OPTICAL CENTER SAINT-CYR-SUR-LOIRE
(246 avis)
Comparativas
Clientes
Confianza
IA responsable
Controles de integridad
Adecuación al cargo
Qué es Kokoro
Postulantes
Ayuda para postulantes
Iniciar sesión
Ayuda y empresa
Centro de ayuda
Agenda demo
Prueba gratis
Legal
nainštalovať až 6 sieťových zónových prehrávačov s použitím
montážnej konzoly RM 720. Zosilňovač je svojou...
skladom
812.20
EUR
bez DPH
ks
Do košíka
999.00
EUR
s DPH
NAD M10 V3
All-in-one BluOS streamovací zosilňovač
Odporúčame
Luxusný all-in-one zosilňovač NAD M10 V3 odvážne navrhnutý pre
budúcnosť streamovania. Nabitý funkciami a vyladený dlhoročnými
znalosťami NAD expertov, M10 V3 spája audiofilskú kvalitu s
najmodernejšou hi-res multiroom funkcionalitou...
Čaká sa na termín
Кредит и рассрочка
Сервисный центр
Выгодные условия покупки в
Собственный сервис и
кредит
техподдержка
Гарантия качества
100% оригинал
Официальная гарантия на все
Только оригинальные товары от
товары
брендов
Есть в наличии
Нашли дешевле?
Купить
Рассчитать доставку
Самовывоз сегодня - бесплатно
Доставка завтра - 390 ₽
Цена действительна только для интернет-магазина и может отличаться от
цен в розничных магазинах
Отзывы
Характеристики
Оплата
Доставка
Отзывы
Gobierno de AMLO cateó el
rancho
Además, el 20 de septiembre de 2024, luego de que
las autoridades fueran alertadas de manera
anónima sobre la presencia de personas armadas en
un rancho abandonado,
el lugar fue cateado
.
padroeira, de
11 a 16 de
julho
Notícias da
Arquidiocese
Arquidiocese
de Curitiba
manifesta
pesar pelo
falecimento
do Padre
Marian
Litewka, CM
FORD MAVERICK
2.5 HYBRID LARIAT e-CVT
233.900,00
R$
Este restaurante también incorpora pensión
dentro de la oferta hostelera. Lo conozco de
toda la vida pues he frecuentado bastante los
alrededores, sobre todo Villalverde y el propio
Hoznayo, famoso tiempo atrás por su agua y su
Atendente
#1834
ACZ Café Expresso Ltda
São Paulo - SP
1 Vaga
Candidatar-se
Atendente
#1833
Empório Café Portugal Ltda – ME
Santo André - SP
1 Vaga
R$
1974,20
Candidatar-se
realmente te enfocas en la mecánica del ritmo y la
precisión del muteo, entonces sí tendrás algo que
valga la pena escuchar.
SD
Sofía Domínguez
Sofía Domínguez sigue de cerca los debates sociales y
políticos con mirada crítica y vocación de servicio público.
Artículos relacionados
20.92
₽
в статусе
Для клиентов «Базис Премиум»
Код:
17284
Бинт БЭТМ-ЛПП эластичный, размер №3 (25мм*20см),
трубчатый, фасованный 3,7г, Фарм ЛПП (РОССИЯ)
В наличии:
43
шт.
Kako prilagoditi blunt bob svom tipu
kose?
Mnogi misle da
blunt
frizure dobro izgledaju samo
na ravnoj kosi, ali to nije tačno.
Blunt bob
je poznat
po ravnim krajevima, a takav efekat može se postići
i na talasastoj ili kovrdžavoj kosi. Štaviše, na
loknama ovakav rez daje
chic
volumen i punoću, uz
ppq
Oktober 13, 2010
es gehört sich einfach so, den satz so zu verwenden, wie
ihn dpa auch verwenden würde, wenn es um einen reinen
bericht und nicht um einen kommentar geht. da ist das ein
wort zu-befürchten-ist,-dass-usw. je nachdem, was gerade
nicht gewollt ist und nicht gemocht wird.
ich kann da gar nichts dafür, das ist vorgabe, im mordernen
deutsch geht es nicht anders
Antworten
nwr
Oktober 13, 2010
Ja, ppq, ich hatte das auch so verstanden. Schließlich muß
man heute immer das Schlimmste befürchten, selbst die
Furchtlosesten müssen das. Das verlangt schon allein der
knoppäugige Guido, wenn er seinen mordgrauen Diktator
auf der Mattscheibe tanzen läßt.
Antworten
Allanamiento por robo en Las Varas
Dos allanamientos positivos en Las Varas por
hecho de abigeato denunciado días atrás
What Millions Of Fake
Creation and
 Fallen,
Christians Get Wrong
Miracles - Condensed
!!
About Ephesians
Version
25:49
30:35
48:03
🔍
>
━━━━━━━━
> [About this task]
Give back each line above exactly as written.

> [The completed task]
OPTICAL CENTER SAINT-CYR-SUR-LOIRE
(246 avis)
Comparativas
Clientes
Confianza
IA responsable
Controles de integridad
Adecuación al cargo
Qué es Kokoro
Postulantes
Ayuda para postulantes
Iniciar sesión
Ayuda y empresa
Centro de ayuda
Agenda demo
Prueba gratis
Legal
nainštalovať až 6 sieťových zónových prehrávačov s použitím
montážnej konzoly RM 720. Zosilňovač je svojou...
skladom
812.20
EUR
bez DPH
ks
Do košíka
999.00
EUR
s DPH
NAD M10 V3
All-in-one BluOS streamovací zosilňovač
Odporúčame
Luxusný all-in-one zosilňovač NAD M10 V3 odvážne navrhnutý pre
budúcnosť streamovania. Nabitý funkciami a vyladený dlhoročnými
znalosťami NAD expertov, M10 V3 spája audiofilskú kvalitu s
najmodernejšou hi-res multiroom funkcionalitou...
Čaká sa na termín
Кредит и рассрочка
Сервисный центр
Выгодные условия покупки в
Собственный сервис и
кредит
техподдержка
Гарантия качества
100% оригинал
Официальная гарантия на все
Только оригинальные товары от
товары
брендов
Есть в наличии
Нашли дешевле?
Купить
Рассчитать доставку
Самовывоз сегодня - бесплатно
Доставка завтра - 390 ₽
Цена действительна только для интернет-магазина и может отличаться от
цен в розничных магазинах
Отзывы
Характеристики
Оплата
Доставка
Отзывы
Gobierno de AMLO cateó el
rancho
Además, el 20 de septiembre de 2024, luego de que
las autoridades fueran alertadas de manera
anónima sobre la presencia de personas armadas en
un rancho abandonado,
el lugar fue cateado
.
padroeira, de
11 a 16 de
julho
Notícias da
Arquidiocese
Arquidiocese
de Curitiba
manifesta
pesar pelo
falecimento
do Padre
Marian
Litewka, CM
FORD MAVERICK
2.5 HYBRID LARIAT e-CVT
233.900,00
R$
Este restaurante también incorpora pensión
dentro de la oferta hostelera. Lo conozco de
toda la vida pues he frecuentado bastante los
alrededores, sobre todo Villalverde y el propio
Hoznayo, famoso tiempo atrás por su agua y su
Atendente
#1834
ACZ Café Expresso Ltda
São Paulo - SP
1 Vaga
Candidatar-se
Atendente
#1833
Empório Café Portugal Ltda – ME
Santo André - SP
1 Vaga
R$
1974,20
Candidatar-se
realmente te enfocas en la mecánica del ritmo y la
precisión del muteo, entonces sí tendrás algo que
valga la pena escuchar.
SD
Sofía Domínguez
Sofía Domínguez sigue de cerca los debates sociales y
políticos con mirada crítica y vocación de servicio público.
Artículos relacionados
20.92
₽
в статусе
Для клиентов «Базис Премиум»
Код:
17284
Бинт БЭТМ-ЛПП эластичный, размер №3 (25мм*20см),
трубчатый, фасованный 3,7г, Фарм ЛПП (РОССИЯ)
В наличии:
43
шт.
Kako prilagoditi blunt bob svom tipu
kose?
Mnogi misle da
blunt
frizure dobro izgledaju samo
na ravnoj kosi, ali to nije tačno.
Blunt bob
je poznat
po ravnim krajevima, a takav efekat može se postići
i na talasastoj ili kovrdžavoj kosi. Štaviše, na
loknama ovakav rez daje
chic
volumen i punoću, uz
ppq
Oktober 13, 2010
es gehört sich einfach so, den satz so zu verwenden, wie
ihn dpa auch verwenden würde, wenn es um einen reinen
bericht und nicht um einen kommentar geht. da ist das ein
wort zu-befürchten-ist,-dass-usw. je nachdem, was gerade
nicht gewollt ist und nicht gemocht wird.
ich kann da gar nichts dafür, das ist vorgabe, im mordernen
deutsch geht es nicht anders
Antworten
nwr
Oktober 13, 2010
Ja, ppq, ich hatte das auch so verstanden. Schließlich muß
man heute immer das Schlimmste befürchten, selbst die
Furchtlosesten müssen das. Das verlangt schon allein der
knoppäugige Guido, wenn er seinen mordgrauen Diktator
auf der Mattscheibe tanzen läßt.
Antworten
Allanamiento por robo en Las Varas
Dos allanamientos positivos en Las Varas por
hecho de abigeato denunciado días atrás
What Millions Of Fake
Creation and
 Fallen,
Christians Get Wrong
Miracles - Condensed
!!
About Ephesians
Version
25:49
30:35
48:03
🔍
>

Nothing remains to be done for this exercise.